The specific movie that set the editor off was “Snow White and the Huntsman,” a retelling of the Grimm fairy tale starring Kristen Stewart and Charlize Theron as the disinherited princess and her vengeful stepmother. The picture’s apparent reversal of gender norms — this Snow White wears armor, wields a sword and leads an army into battle — struck Parlato (who does not seem to have seen it) as emblematic of “a Hollywood agenda of glorifying degenerate power women and promoting as natural the weakling, hyena-like men, cum eunuchs.”

A Hollywood agenda of glorifying powerful women — now that is news! Granting that Parlato’s rant seemed to emanate from the same zone of the culture-war id that undid a few Republican Senate candidacies this year, you might still be inclined to wonder if, in sensing a shift in the portrayal of women, he was onto something — or for that matter to hope that he might have been. After all, the contrary complaint — that Hollywood is a swamp of testosterone, turning out entertainment that marginalizes or condescends to women when it does not ignore them entirely — has been around much longer, and has, to say the least, a much stronger grounding in reality. Have things really changed that much?

There is a smattering of evidence to support the impression that they have, because 2012 was, all in all, a pretty good year for movies and also a pretty good year for female heroism.
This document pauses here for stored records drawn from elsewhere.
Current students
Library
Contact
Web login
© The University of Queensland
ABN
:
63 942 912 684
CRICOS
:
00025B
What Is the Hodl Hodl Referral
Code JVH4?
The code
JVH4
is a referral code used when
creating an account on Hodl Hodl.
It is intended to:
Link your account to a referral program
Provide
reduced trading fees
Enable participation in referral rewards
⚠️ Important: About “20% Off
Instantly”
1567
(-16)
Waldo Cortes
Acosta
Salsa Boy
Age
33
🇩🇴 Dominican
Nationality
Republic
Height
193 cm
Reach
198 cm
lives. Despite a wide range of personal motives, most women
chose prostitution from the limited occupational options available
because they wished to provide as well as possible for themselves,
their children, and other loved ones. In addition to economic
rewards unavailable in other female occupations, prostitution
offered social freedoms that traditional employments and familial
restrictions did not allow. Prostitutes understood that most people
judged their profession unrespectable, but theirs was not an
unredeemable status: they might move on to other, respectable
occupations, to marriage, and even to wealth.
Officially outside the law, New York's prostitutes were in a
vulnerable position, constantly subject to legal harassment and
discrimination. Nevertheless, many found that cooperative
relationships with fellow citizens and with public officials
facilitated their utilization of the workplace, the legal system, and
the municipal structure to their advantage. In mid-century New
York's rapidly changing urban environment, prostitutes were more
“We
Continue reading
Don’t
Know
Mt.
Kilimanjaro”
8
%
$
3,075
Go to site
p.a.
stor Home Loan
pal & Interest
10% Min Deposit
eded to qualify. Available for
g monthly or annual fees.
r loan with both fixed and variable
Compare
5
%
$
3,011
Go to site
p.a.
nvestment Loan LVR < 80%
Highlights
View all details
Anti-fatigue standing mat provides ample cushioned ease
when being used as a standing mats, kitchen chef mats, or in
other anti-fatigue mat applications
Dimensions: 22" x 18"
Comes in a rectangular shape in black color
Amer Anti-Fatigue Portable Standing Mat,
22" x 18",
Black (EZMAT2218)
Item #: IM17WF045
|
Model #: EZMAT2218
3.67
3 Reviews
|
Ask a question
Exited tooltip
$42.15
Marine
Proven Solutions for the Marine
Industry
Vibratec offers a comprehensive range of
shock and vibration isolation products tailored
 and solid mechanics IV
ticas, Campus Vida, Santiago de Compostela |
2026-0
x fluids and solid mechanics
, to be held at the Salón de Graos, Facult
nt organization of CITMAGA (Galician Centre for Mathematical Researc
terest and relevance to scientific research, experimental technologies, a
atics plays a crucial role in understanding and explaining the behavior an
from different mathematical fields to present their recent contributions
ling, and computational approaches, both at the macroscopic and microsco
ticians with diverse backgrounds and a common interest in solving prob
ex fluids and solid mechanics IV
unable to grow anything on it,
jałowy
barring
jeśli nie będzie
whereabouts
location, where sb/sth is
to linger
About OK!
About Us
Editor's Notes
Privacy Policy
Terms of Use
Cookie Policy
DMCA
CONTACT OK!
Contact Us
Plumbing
In addition to “Snow White and the Huntsman,” there was “Brave,” whose flame-haired heroine, Merida, combined Disney-princess pluck with Pixar’s visual ingenuity; “The Hunger Games,” which drew on young-adult literature to find, in the resourceful person of Katniss Everdeen (played by Jennifer Lawrence), a new archetype of survivalist girl power; and perhaps best of all, “Beasts of the Southern Wild,” in which a scrappy child of the Louisiana bayou named Hushpuppy (the amazing Quvenzhané Wallis) faced down hurricanes, monsters and the power of the state. And we should not forget the culmination of the “Twilight” saga, speaking of Kristen Stewart, whose Bella Swan, grown from a sulky, indecisive teenager into a fiercely protective vampire mother, fought alongside her in-laws against the supernatural forces of evil. Forget about Team Jacob and Team Edward: it was Team Renesmee that triumphed in the end.